Широкий переулок Гоголя был буквально завален торговыми рядами, словно купцы решили продать все в один день, окупая месяцы ущемлений. Но народа было столько, что, истинно, они могли продать все в один день! С Гоголевского повернули на Александровскую улицу у колониальной лавки Чеховых. Тут людей стало поменьше, но многие шли этой улицей к воде — к морю.
В Варваре бушевал свет. Она горела особенною силою, но сила это ощущалась не как избавление — прогнали большевиков, — но как возвращение домой. О большевиках девушка вряд ли думала, просто смотрела на все известные ей переулки и пыталась утянуть туда Михаила, но тот посмеивался, отводил глаза и говорил, что нужно пройтись сначала по центральным улицам и узнать обстановку в городе. Даже от этого разочарования Варварин свет не потухал, он загорался для других мест. Так бы и тянула сестра Михаила в разные стороны, если бы у памятника Государю Александру Павловичу они не встретили «освободителей».

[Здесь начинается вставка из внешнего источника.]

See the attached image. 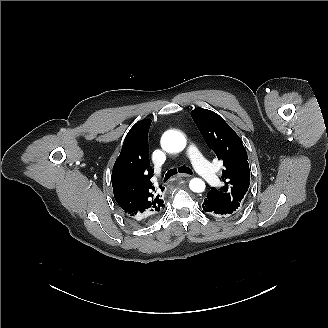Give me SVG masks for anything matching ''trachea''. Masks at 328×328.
I'll list each match as a JSON object with an SVG mask.
<instances>
[{
    "label": "trachea",
    "instance_id": "1",
    "mask_svg": "<svg viewBox=\"0 0 328 328\" xmlns=\"http://www.w3.org/2000/svg\"><path fill=\"white\" fill-rule=\"evenodd\" d=\"M177 172L182 173V174H192V170L186 166H181L176 170L175 168L170 169L164 178V181H167L171 176H174L177 174Z\"/></svg>",
    "mask_w": 328,
    "mask_h": 328
}]
</instances>
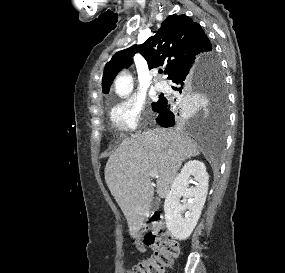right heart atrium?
<instances>
[{
  "label": "right heart atrium",
  "mask_w": 285,
  "mask_h": 273,
  "mask_svg": "<svg viewBox=\"0 0 285 273\" xmlns=\"http://www.w3.org/2000/svg\"><path fill=\"white\" fill-rule=\"evenodd\" d=\"M144 104L133 98L125 99L116 104L111 111V121L119 132L132 133L142 123Z\"/></svg>",
  "instance_id": "d8ad5b80"
}]
</instances>
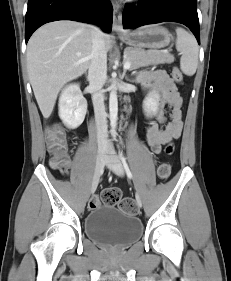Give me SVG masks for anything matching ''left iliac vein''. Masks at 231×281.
I'll return each mask as SVG.
<instances>
[{"instance_id":"4c4485c4","label":"left iliac vein","mask_w":231,"mask_h":281,"mask_svg":"<svg viewBox=\"0 0 231 281\" xmlns=\"http://www.w3.org/2000/svg\"><path fill=\"white\" fill-rule=\"evenodd\" d=\"M108 149L111 153V155L106 157V164L108 168L112 170L116 175L123 176L125 171L119 157L117 156L111 145H109ZM136 201L137 205L139 207H142V200L139 194L136 195Z\"/></svg>"}]
</instances>
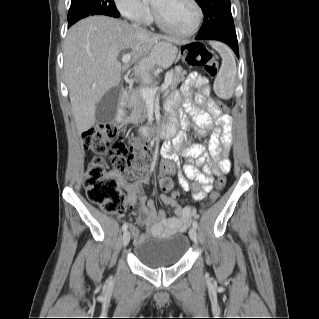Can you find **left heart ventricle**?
I'll use <instances>...</instances> for the list:
<instances>
[{
    "label": "left heart ventricle",
    "mask_w": 319,
    "mask_h": 319,
    "mask_svg": "<svg viewBox=\"0 0 319 319\" xmlns=\"http://www.w3.org/2000/svg\"><path fill=\"white\" fill-rule=\"evenodd\" d=\"M152 5L173 29L186 31L194 24L196 11L188 0H153Z\"/></svg>",
    "instance_id": "b2bd125f"
}]
</instances>
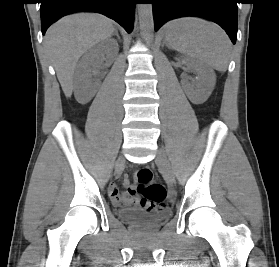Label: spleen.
I'll list each match as a JSON object with an SVG mask.
<instances>
[{
    "label": "spleen",
    "mask_w": 279,
    "mask_h": 267,
    "mask_svg": "<svg viewBox=\"0 0 279 267\" xmlns=\"http://www.w3.org/2000/svg\"><path fill=\"white\" fill-rule=\"evenodd\" d=\"M166 40L172 49L197 59L218 71H226L231 43L215 23L196 17H184L166 26Z\"/></svg>",
    "instance_id": "3e777b00"
}]
</instances>
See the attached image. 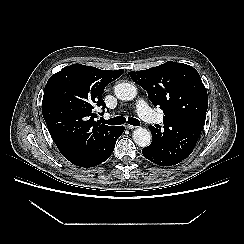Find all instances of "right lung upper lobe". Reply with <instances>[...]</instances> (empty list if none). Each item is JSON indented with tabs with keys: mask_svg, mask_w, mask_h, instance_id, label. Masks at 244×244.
<instances>
[{
	"mask_svg": "<svg viewBox=\"0 0 244 244\" xmlns=\"http://www.w3.org/2000/svg\"><path fill=\"white\" fill-rule=\"evenodd\" d=\"M123 72L73 64L49 78L42 113L51 137L67 160L96 153L112 135L116 127L96 123L94 108L106 107L102 93Z\"/></svg>",
	"mask_w": 244,
	"mask_h": 244,
	"instance_id": "cb5924a9",
	"label": "right lung upper lobe"
}]
</instances>
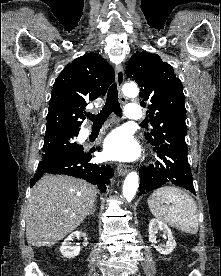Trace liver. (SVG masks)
I'll return each instance as SVG.
<instances>
[{"label": "liver", "mask_w": 221, "mask_h": 276, "mask_svg": "<svg viewBox=\"0 0 221 276\" xmlns=\"http://www.w3.org/2000/svg\"><path fill=\"white\" fill-rule=\"evenodd\" d=\"M97 188L80 179L45 175L27 201L26 239L30 246H51L74 231L91 211Z\"/></svg>", "instance_id": "liver-1"}]
</instances>
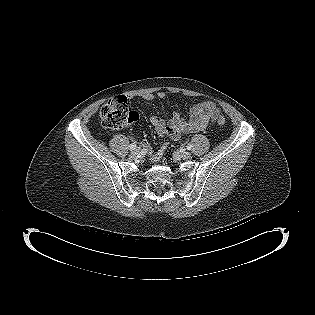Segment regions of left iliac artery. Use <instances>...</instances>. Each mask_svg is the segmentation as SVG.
Listing matches in <instances>:
<instances>
[{
  "label": "left iliac artery",
  "mask_w": 315,
  "mask_h": 315,
  "mask_svg": "<svg viewBox=\"0 0 315 315\" xmlns=\"http://www.w3.org/2000/svg\"><path fill=\"white\" fill-rule=\"evenodd\" d=\"M192 148H193V145H191V144H188V145H187V149H188V150H191Z\"/></svg>",
  "instance_id": "obj_1"
}]
</instances>
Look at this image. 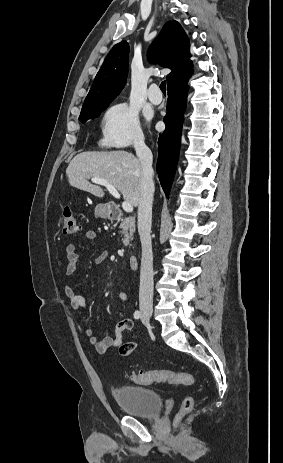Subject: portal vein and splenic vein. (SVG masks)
Here are the masks:
<instances>
[{"label": "portal vein and splenic vein", "mask_w": 283, "mask_h": 463, "mask_svg": "<svg viewBox=\"0 0 283 463\" xmlns=\"http://www.w3.org/2000/svg\"><path fill=\"white\" fill-rule=\"evenodd\" d=\"M91 181L93 183H96V184H100V185H103L105 186L108 191L115 197V198H120V194L118 192V190L113 186L111 185L108 181L104 180V179H100V178H91ZM122 208L125 212H132L133 211V206L131 203L127 202V201H124L122 203Z\"/></svg>", "instance_id": "portal-vein-and-splenic-vein-1"}]
</instances>
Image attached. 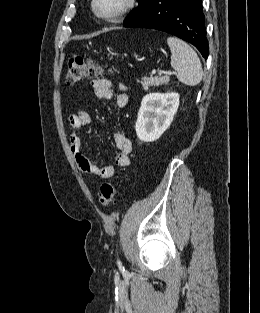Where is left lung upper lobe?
I'll list each match as a JSON object with an SVG mask.
<instances>
[{"label": "left lung upper lobe", "mask_w": 260, "mask_h": 313, "mask_svg": "<svg viewBox=\"0 0 260 313\" xmlns=\"http://www.w3.org/2000/svg\"><path fill=\"white\" fill-rule=\"evenodd\" d=\"M150 0H139L138 8L135 11H132L129 15L126 16L124 21L129 20L130 18L136 16L139 12H141L148 4Z\"/></svg>", "instance_id": "5c2ea615"}]
</instances>
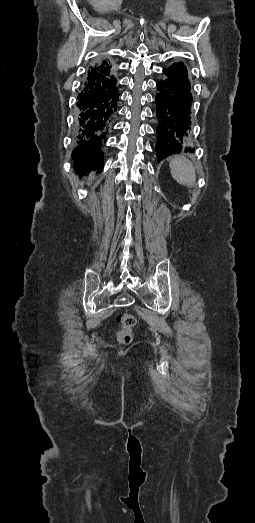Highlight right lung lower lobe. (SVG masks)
I'll list each match as a JSON object with an SVG mask.
<instances>
[{
	"mask_svg": "<svg viewBox=\"0 0 255 523\" xmlns=\"http://www.w3.org/2000/svg\"><path fill=\"white\" fill-rule=\"evenodd\" d=\"M99 107H100V98L97 96L90 97L89 102L86 100H83L79 103V110L83 113L88 112L90 110V108L97 109ZM97 126H98V122L96 120L92 121L90 118H87L85 120L84 127H83L84 136H86V137L93 136L94 128H96ZM83 150L87 153L92 152L94 150V142L90 139L85 140L83 142ZM74 168L79 170V168H76L75 166H74ZM102 170H103V165L100 167L98 173H100ZM79 171H81V170H79ZM87 171H89V170H86V172Z\"/></svg>",
	"mask_w": 255,
	"mask_h": 523,
	"instance_id": "1",
	"label": "right lung lower lobe"
}]
</instances>
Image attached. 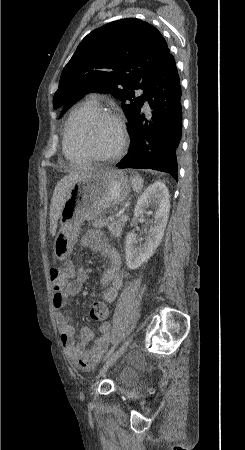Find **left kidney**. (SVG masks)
Returning a JSON list of instances; mask_svg holds the SVG:
<instances>
[{"instance_id": "1", "label": "left kidney", "mask_w": 245, "mask_h": 450, "mask_svg": "<svg viewBox=\"0 0 245 450\" xmlns=\"http://www.w3.org/2000/svg\"><path fill=\"white\" fill-rule=\"evenodd\" d=\"M168 188L164 183L158 181L145 189L139 197L134 208V218L131 226L137 223V218L143 214L150 216L149 207L154 209V225L150 228L144 243H138L136 235L129 233L126 236L125 254L126 265L130 269L139 268L154 254L159 246L167 225L170 202Z\"/></svg>"}]
</instances>
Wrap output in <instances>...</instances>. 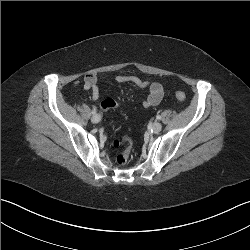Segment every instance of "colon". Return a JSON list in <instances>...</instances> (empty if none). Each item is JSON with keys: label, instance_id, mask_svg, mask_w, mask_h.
Listing matches in <instances>:
<instances>
[{"label": "colon", "instance_id": "colon-1", "mask_svg": "<svg viewBox=\"0 0 250 250\" xmlns=\"http://www.w3.org/2000/svg\"><path fill=\"white\" fill-rule=\"evenodd\" d=\"M176 98L183 102L186 99V95L183 91H176ZM101 106L104 110L114 108L115 112L121 111V106L116 105V102L113 99H106L101 103ZM114 145L119 147L121 145H125V149L120 152L116 157V162L118 165H124L127 163L129 156L132 152L133 148V136L129 133L123 135L121 138L115 140Z\"/></svg>", "mask_w": 250, "mask_h": 250}]
</instances>
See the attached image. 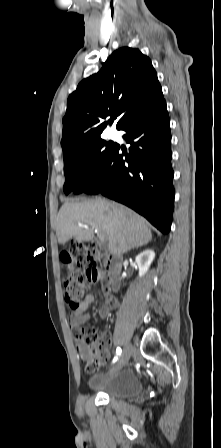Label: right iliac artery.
Returning <instances> with one entry per match:
<instances>
[{
	"mask_svg": "<svg viewBox=\"0 0 221 448\" xmlns=\"http://www.w3.org/2000/svg\"><path fill=\"white\" fill-rule=\"evenodd\" d=\"M121 352H122L121 348L118 347V348L116 349V356H115V358H114V360H113L114 362L117 361V360L119 359V357H120V355H121Z\"/></svg>",
	"mask_w": 221,
	"mask_h": 448,
	"instance_id": "right-iliac-artery-1",
	"label": "right iliac artery"
}]
</instances>
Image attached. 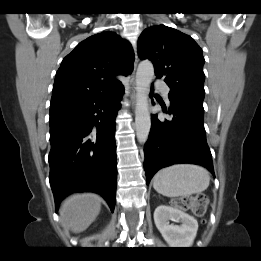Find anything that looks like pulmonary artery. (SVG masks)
<instances>
[{
    "label": "pulmonary artery",
    "instance_id": "obj_1",
    "mask_svg": "<svg viewBox=\"0 0 261 261\" xmlns=\"http://www.w3.org/2000/svg\"><path fill=\"white\" fill-rule=\"evenodd\" d=\"M154 87L161 92V94L163 95V97H164L165 99H168L169 88H168V86L164 83V81H162V80H156V81L154 82Z\"/></svg>",
    "mask_w": 261,
    "mask_h": 261
}]
</instances>
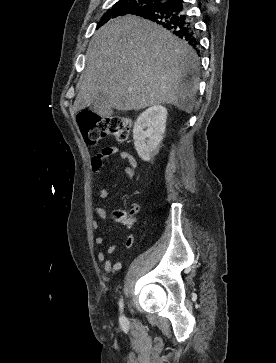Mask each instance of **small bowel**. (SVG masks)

То были два унтер-офицера германской армии, судя по "V-образному" галуну в петлицах воротника — сержанты. Менее всего на свете Михаил желал бы разбираться в немецкой форме, но четыре годы войны заставляли его. Два сержанта остановились, заметив русского офицера, и резко вытянулись во фронт, отдав честь. Геневский также приложил ладонь к козырьку и разглядел унтер-офицеров лучше: рыжие усы цвета точно такого же, что и сапоги; лица совершенно друг на друга не похожие, один более широк и красен лицом, быть может, баварец, другой вовсе на немца не похож — щуплый, короткого росту, с очень узким носом и выпадающими скулами, словно его плохо кормили. Тем не менее, немецкая сероватая форма делала их почти идеально похожими; ни у того, ни у другого не были начищены никелевые пуговицы, так что никакого блеска (как у обоих Геневских) мундир не проявлял.
— Здравствуйте, — сказал Михаил. Он очень не хотел говорить им «здравия желаю».
— Guten Tag, herr Kapitän4, — ответили они.
— Я слышал, что война окон… — унтер-офицеры сразу деловито замахали руками, объясняя, что по-русски не понимают.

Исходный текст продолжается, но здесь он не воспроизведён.